Table 6-1. Methods for retrieving a resource (all methods return a Promise object)
Function Description

d3.text( url, init )

Fetches the specified resource and treats it as UTF-8 decoded string. a

d3.json( url, init )

Fetches the specified resource and parses it as JSON into an object. a

d3.dsv( delimiter, url, init, converter )

Takes a delimiter (such as ",") and a URL as required parameters. Fetches the specified resource, which must include a descriptive header line, and parses it as delimiter-separated values; the result will be an array of objects. An optional conversion function may be specified as the last parameter.

d3.csv( url, init, converter )

Fetches the specified resource, which must include a descriptive header line, and parses it as comma-separated values; the result will be an array of objects. An optional conversion function may be specified as the last parameter.

d3.tsv( url, init, converter )

Fetches the specified resource, which must include a descriptive header line, and parses it as tab-separated values; the result will be an array of objects. An optional conversion function may be specified as the last parameter.

d3.html( url, init )

Fetches the specified resource and parses it into an HTMLDocument element.

d3.svg( url, init )

Fetches the specified resource and parses it into an SVGDocument element.

d3.xml( url, init )

Fetches the specified resource and parses it into a Document element.

d3.image( url, init )

Fetches the specified resource and parses it into an HTMLImageElement element.

d3.blob( url, init )

Fetches the specified resource and treats it as a Blob object.a

d3.buffer( url, init )

Fetches the specified resource and treats it as an ArrayBuffer object.a

a This function replicates part of the Fetch API.

Examples

Let’s consider a few examples. Assuming that you have a simple JSON file, like this one:

{ "val": 5, "txt": "Hello" }

then you can read it (and access its properties) like so:

d3.json("simple.json").then(res=>console.log(res.val,res.txt));

JSON parsers are picky; make sure your JSON is correctly formed! (In particular, JSON property keys must be double-quoted strings, in marked contrast to the syntax for JavaScript object initializers.)

It is also easy to fetch a bitmap image and attach it to the document (or page):

d3.image( "image.jpg" ).then( function(res) {
    d3.select( "#figure" ).append( () => res ) } );

This code assumes that the page contains a placeholder with an appropriate id attribute (for example, <div id="figure">...</div>). Note the argument to the append() function: it is a function, taking no arguments, and returning the result of the fetch! The reason for this roundabout route is that append() can handle either a string or a function returning a node, but not a node by itself. The result of the fetch is a node, hence it is necessary to “wrap it into a function” like this.
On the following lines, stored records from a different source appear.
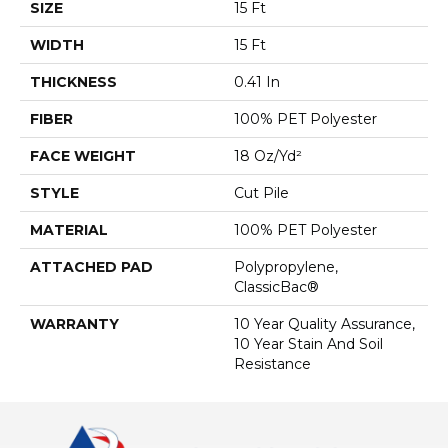
SIZE
15 Ft
WIDTH
15 Ft
THICKNESS
0.41 In
FIBER
100% PET Polyester
FACE WEIGHT
18 Oz/yd²
STYLE
Cut Pile
MATERIAL
100% PET Polyester
ATTACHED PAD
Polypropylene,
ClassicBac®
WARRANTY
10 Year Quality Assurance,
10 Year Stain And Soil
Resistance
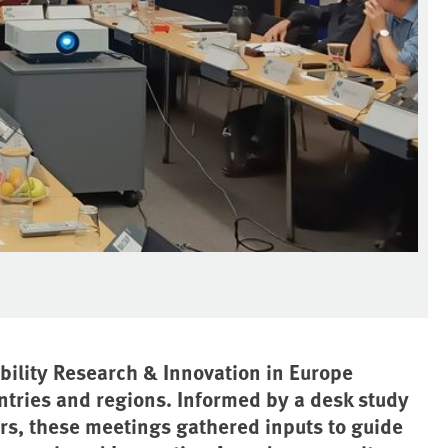
ility Research & Innovation in Europe
ntries and regions. Informed by a desk study
rs, these meetings gathered inputs to guide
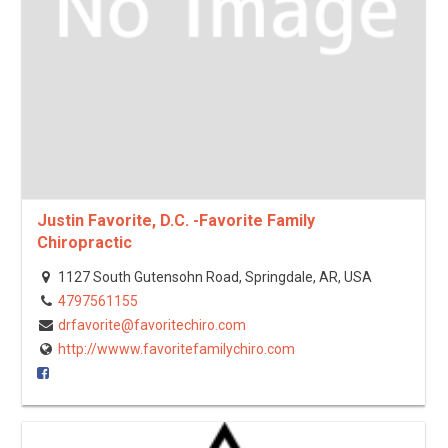
Justin Favorite, D.C. -Favorite Family
Chiropractic
1127 South Gutensohn Road, Springdale, AR, USA
4797561155
drfavorite@favoritechiro.com
http://wwww.favoritefamilychiro.com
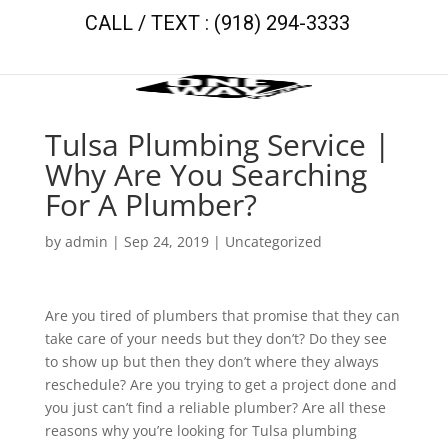
CALL / TEXT : (918) 294-3333
Tulsa Plumbing Service |
Why Are You Searching
For A Plumber?
by
admin
|
Sep 24, 2019
| Uncategorized
Are you tired of plumbers that promise that they can
take care of your needs but they don’t? Do they see
to show up but then they don’t where they always
reschedule? Are you trying to get a project done and
you just can’t find a reliable plumber? Are all these
reasons why you’re looking for Tulsa plumbing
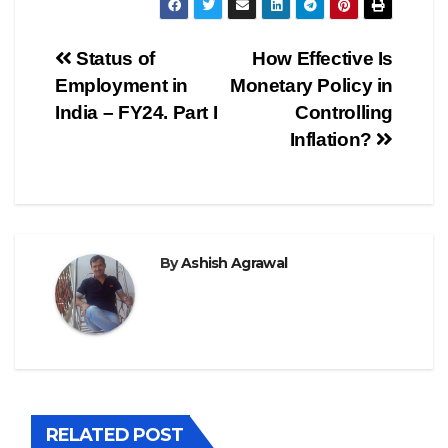
Post
Status of
How Effective Is
Employment in
Monetary Policy in
navigation
India – FY24. Part I
Controlling
Inflation?
By
Ashish Agrawal
RELATED POST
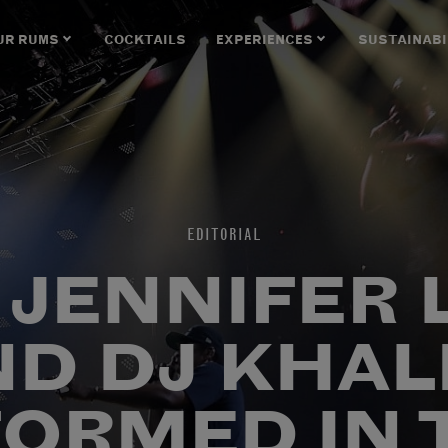
UR RUMS
COCKTAILS
EXPERIENCES
SUSTAINABI
EDITORIAL
, JENNIFER
ND DJ KHAL
ORMED IN 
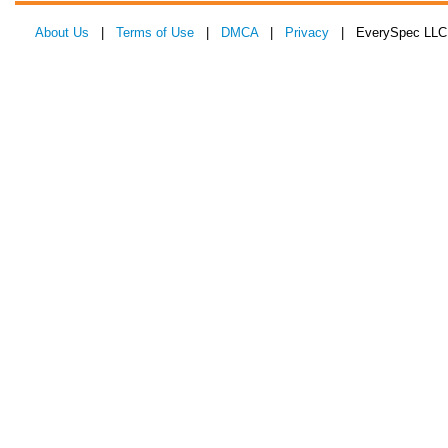
About Us
|
Terms of Use
|
DMCA
|
Privacy
| EverySpec LLC 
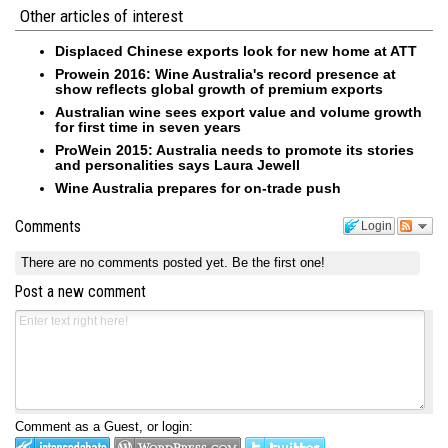
Other articles of interest
Displaced Chinese exports look for new home at ATT
Prowein 2016: Wine Australia's record presence at
show reflects global growth of premium exports
Australian wine sees export value and volume growth
for first time in seven years
ProWein 2015: Australia needs to promote its stories
and personalities says Laura Jewell
Wine Australia prepares for on-trade push
Comments
Login
There are no comments posted yet.
Be the first one!
Post a new comment
Comment as a Guest, or login:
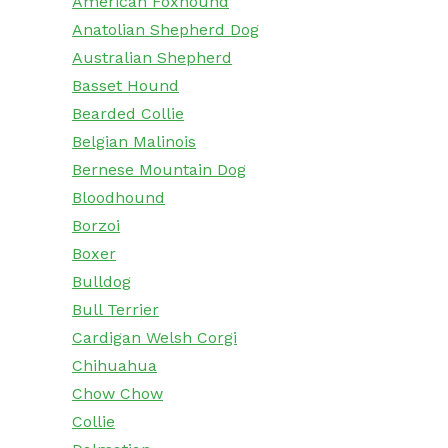
American Foxhound
Anatolian Shepherd Dog
Australian Shepherd
Basset Hound
Bearded Collie
Belgian Malinois
Bernese Mountain Dog
Bloodhound
Borzoi
Boxer
Bulldog
Bull Terrier
Cardigan Welsh Corgi
Chihuahua
Chow Chow
Collie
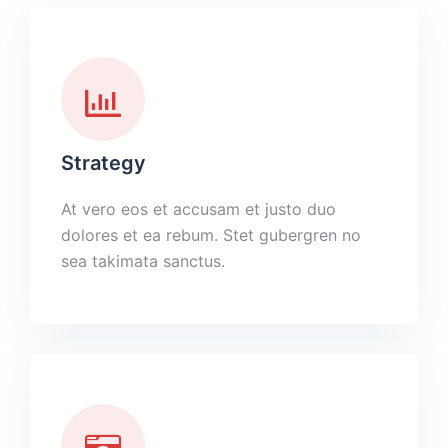
Strategy
At vero eos et accusam et justo duo
dolores et ea rebum. Stet gubergren no
sea takimata sanctus.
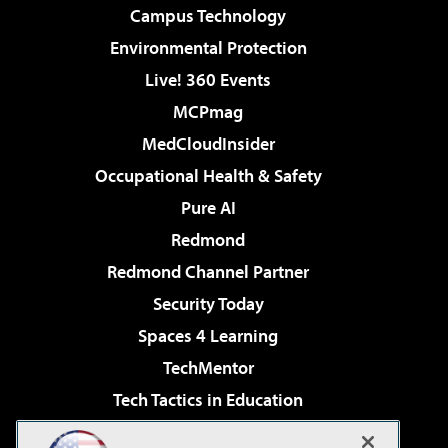
Campus Technology
Environmental Protection
Live! 360 Events
MCPmag
MedCloudInsider
Occupational Health & Safety
Pure AI
Redmond
Redmond Channel Partner
Security Today
Spaces 4 Learning
TechMentor
Tech Tactics in Education
The AI Pivot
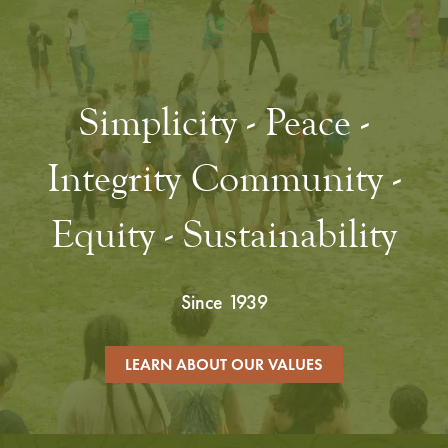
Simplicity - Peace -
Integrity Community -
Equity - Sustainability
Since 1939
LEARN ABOUT OUR VALUES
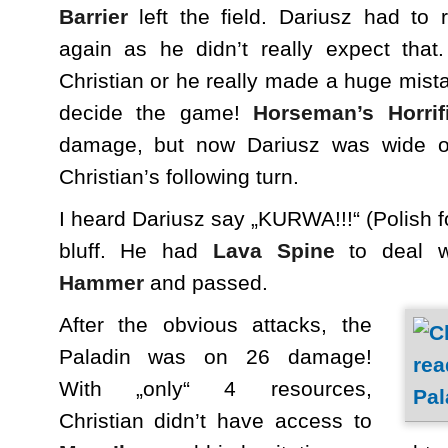
Barrier
left the field. Dariusz had to 
again as he didn’t really expect that
Christian or he really made a huge mista
decide the game!
Horseman’s Horri
damage, but now Dariusz was wide op
Christian’s following turn.
I heard Dariusz say „KURWA!!!“ (Polish fo
bluff. He had
Lava Spine
to deal 
Hammer
and passed.
After the obvious attacks, the
Paladin was on 26 damage!
With „only“ 4 resources,
Christian didn’t have access to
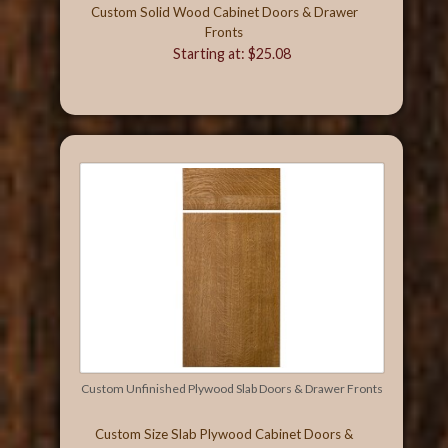
Custom Solid Wood Cabinet Doors & Drawer
Fronts
Starting at: $25.08
Custom Unfinished Plywood Slab Doors & Drawer Fronts
Custom Size Slab Plywood Cabinet Doors &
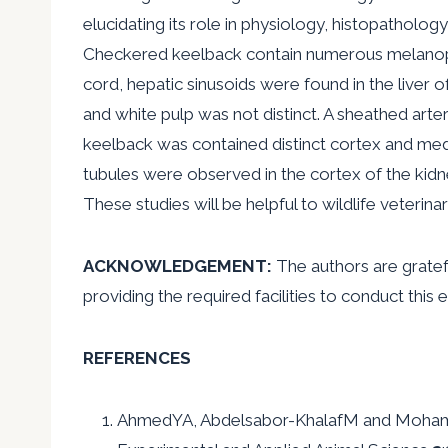
elucidating its role in physiology, histopatholog
Checkered keelback contain numerous melanopho
cord, hepatic sinusoids were found in the liver
and white pulp was not distinct. A sheathed art
keelback was contained distinct cortex and med
tubules were observed in the cortex of the kidn
These studies will be helpful to wildlife veterin
ACKNOWLEDGEMENT:
The authors are gratef
providing the required facilities to conduct this
REFERENCES
AhmedYA, Abdelsabor-KhalafM and MohammedE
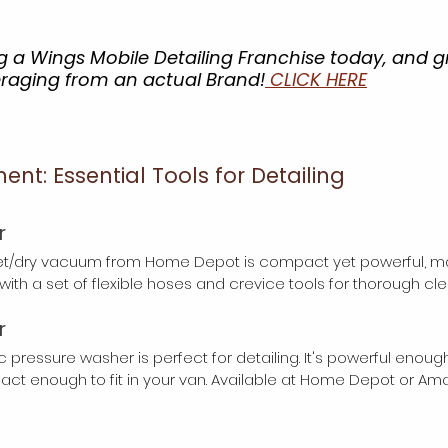
 a Wings Mobile Detailing Franchise today, and g
eraging from an actual Brand!
 CLICK HERE
t: Essential Tools for Detailing
r
et/dry vacuum from Home Depot is compact yet powerful, maki
t with a set of flexible hoses and crevice tools for thorough cle
r
ic pressure washer is perfect for detailing. It's powerful enoug
ct enough to fit in your van. Available at Home Depot or Am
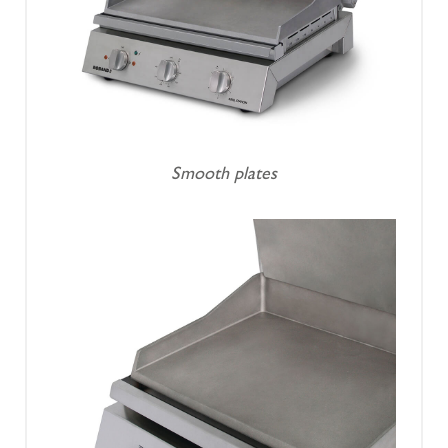
Smooth plates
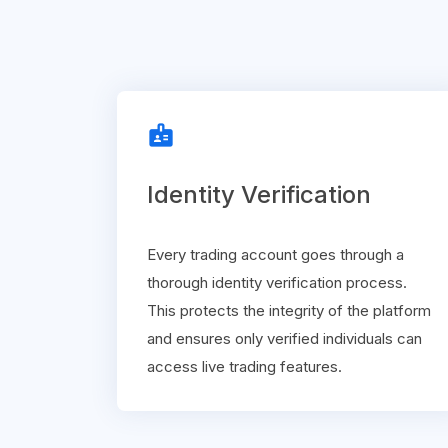
badge
Identity Verification
Every trading account goes through a
thorough identity verification process.
This protects the integrity of the platform
and ensures only verified individuals can
access live trading features.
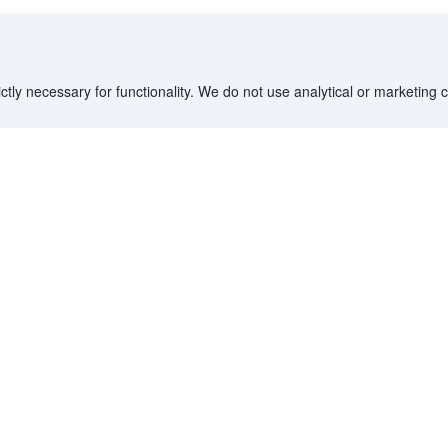
ctly necessary for functionality. We do not use analytical or marketing
Destinations
Partner with us
G
Countries/Territories
YCS partner portal
All Flight Routes
Partner Hub
Advertise on Agoda
Affiliates
Agoda API
Documentation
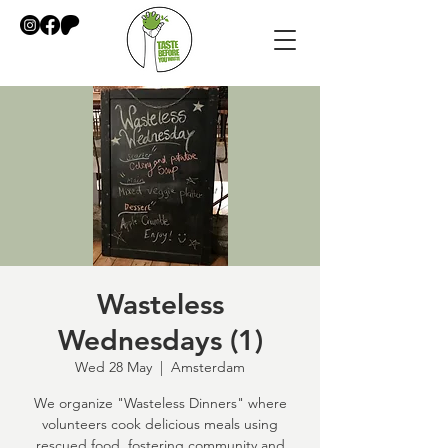
Wasteless
Wednesdays (1)
Wed 28 May
  |  
Amsterdam
We organize "Wasteless Dinners" where
volunteers cook delicious meals using
rescued food, fostering community and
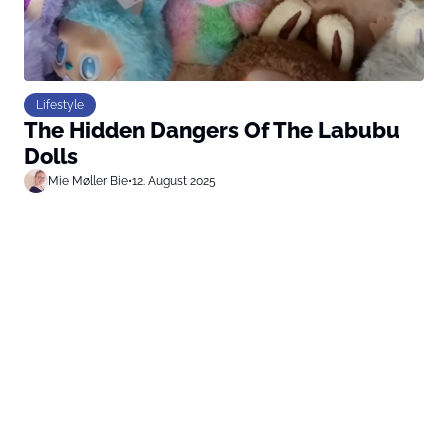
Lifestyle
The Hidden Dangers Of The Labubu
Dolls
Mie Møller Bie
•
12. August 2025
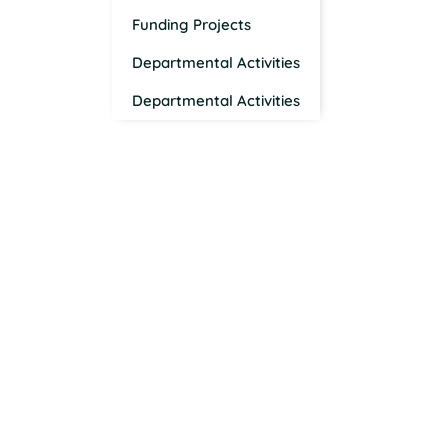
Funding Projects
Departmental Activities
Departmental Activities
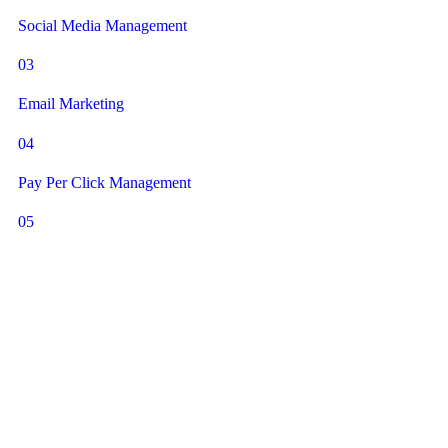
Social Media Management
03
Email Marketing
04
Pay Per Click Management
05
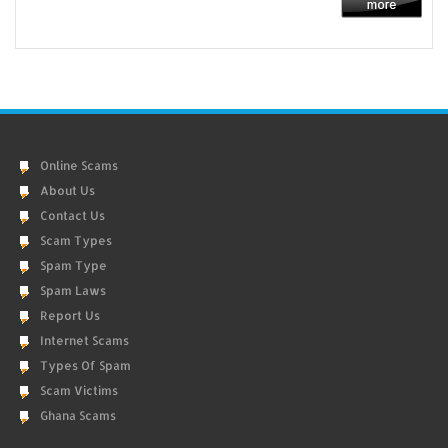
Online Scams
About Us
Contact Us
Scam Types
Spam Type
Spam Laws
Report Us
Internet Scams
Types Of Spam
Scam Victims
Ghana Scams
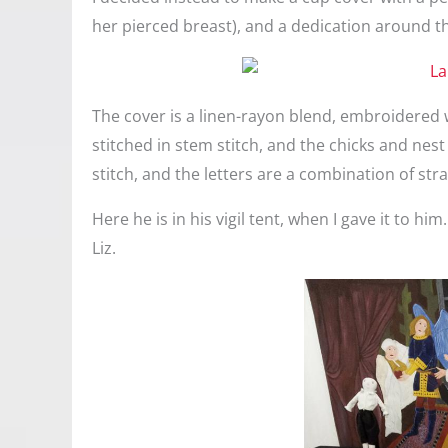
her pierced breast), and a dedication around t
The cover is a linen-rayon blend, embroidered w
stitched in stem stitch, and the chicks and nest 
stitch, and the letters are a combination of stra
Here he is in his vigil tent, when I gave it to hi
Liz.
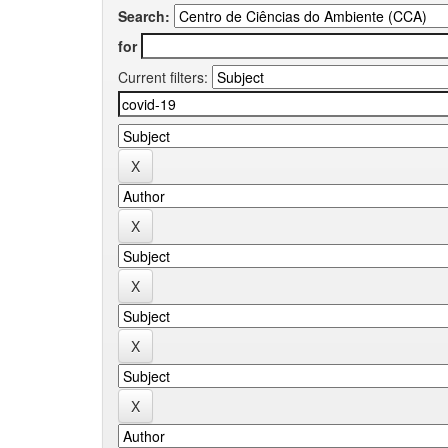
Search:
for
Current filters:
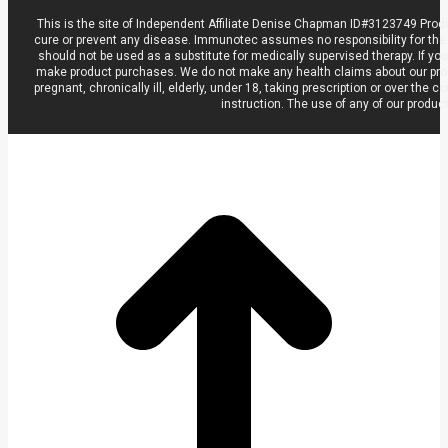
This is the site of Independent Affiliate Denise Chapman ID#3123749 Prod
cure or prevent any disease. Immunotec assumes no responsibility for the
should not be used as a substitute for medically supervised therapy. If you
make product purchases. We do not make any health claims about our product
pregnant, chronically ill, elderly, under 18, taking prescription or over t
instruction. The use of any of our produc
t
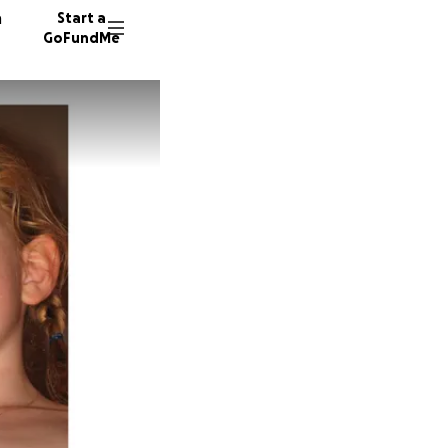
n
Start a
GoFundMe
E
74 dono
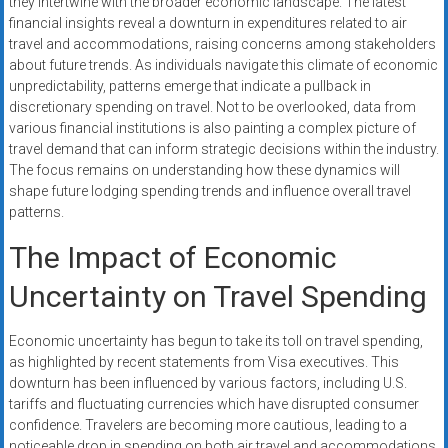
they intertwine with the broader economic landscape. The latest
systems,
financial insights reveal a downturn in expenditures related to air
and
travel and accommodations, raising concerns among stakeholders
business
about future trends. As individuals navigate this climate of economic
funding
unpredictability, patterns emerge that indicate a pullback in
with
discretionary spending on travel. Not to be overlooked, data from
various financial institutions is also painting a complex picture of
fast
travel demand that can inform strategic decisions within the industry.
approvals.
The focus remains on understanding how these dynamics will
Trusted
shape future lodging spending trends and influence overall travel
solutions
patterns.
for
The Impact of Economic
small
businesses.
Uncertainty on Travel Spending
Apply
today.
Economic uncertainty has begun to take its toll on travel spending,
as highlighted by recent statements from Visa executives. This
downturn has been influenced by various factors, including U.S.
tariffs and fluctuating currencies which have disrupted consumer
confidence. Travelers are becoming more cautious, leading to a
noticeable drop in spending on both air travel and accommodations.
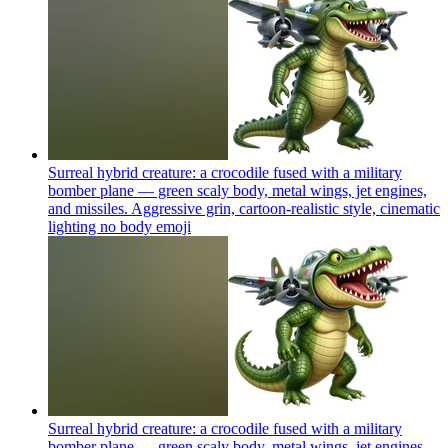
Surreal hybrid creature: a crocodile fused with a military
bomber plane — green scaly body, metal wings, jet engines,
and missiles. Aggressive grin, cartoon-realistic style, cinematic
lighting no body
emoji
Surreal hybrid creature: a crocodile fused with a military
bomber plane — green scaly body, metal wings, jet engines,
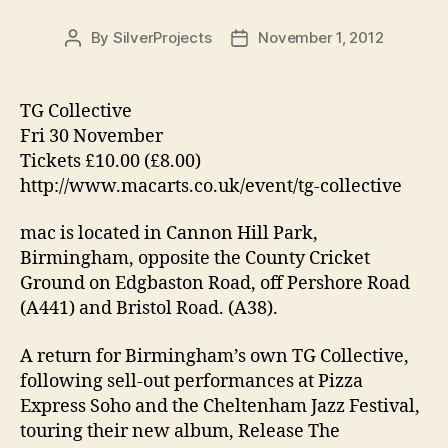
By
SilverProjects
November 1, 2012
Post
Post
author
date
TG Collective
Fri 30 November
Tickets £10.00 (£8.00)
http://www.macarts.co.uk/event/tg-collective
mac is located in Cannon Hill Park,
Birmingham, opposite the County Cricket
Ground on Edgbaston Road, off Pershore Road
(A441) and Bristol Road. (A38).
A return for Birmingham’s own TG Collective,
following sell-out performances at Pizza
Express Soho and the Cheltenham Jazz Festival,
touring their new album, Release The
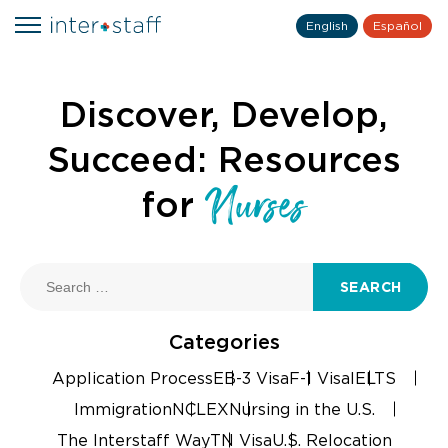
English
Español
Discover, Develop,
Succeed: Resources
Nurses
for
SEARCH
Categories
Application Process
EB-3 Visa
F-1 Visa
IELTS
Immigration
NCLEX
Nursing in the U.S.
The Interstaff Way
TN Visa
U.S. Relocation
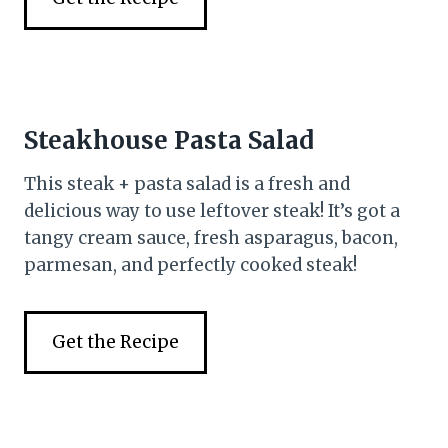
Steakhouse Pasta Salad
This steak + pasta salad is a fresh and
delicious way to use leftover steak! It’s got a
tangy cream sauce, fresh asparagus, bacon,
parmesan, and perfectly cooked steak!
Get the Recipe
Finally, let’s assume that you have an SVG file, for example, containing the definition of a symbol that you would like to reuse:

<svg xmlns="http://www.w3.org/2000/svg"
     xmlns:svg="http://www.w3.org/2000/svg">
  <defs>
    <g id="heart">
      <path d="M0 -3 A3 6.6 -35 1 0 0 6 A3 6.6 35 1 0 0 -3Z" />
    </g>
  </defs>
</svg>

You can insert the <defs> section into the current document and use the defined symbol like this:

d3.svg( "heart.svg" ).then( function(res) {
    d3.select("svg").insert( ()=>res.firstChild,":first-child");
    d3.select("svg").append( "use" ).attr( "href", "#heart" )
        .attr( "transform", "translate(100,100) scale(2)" );
} );

Again, note how the result of the fetch is “wrapped into a function.” In this snippet, res is a DOM SVGDocument instance (not a D3 data type), hence you must use the native DOM API to extract the <defs> element (the first and only child of this SVG document).

The external SVG file in this example contains declarations for XML namespaces. We have not worried about XML namespaces so far (because D3 for the most part takes care of them for us). Here, they are required, because otherwise the SVG parser will not work correctly.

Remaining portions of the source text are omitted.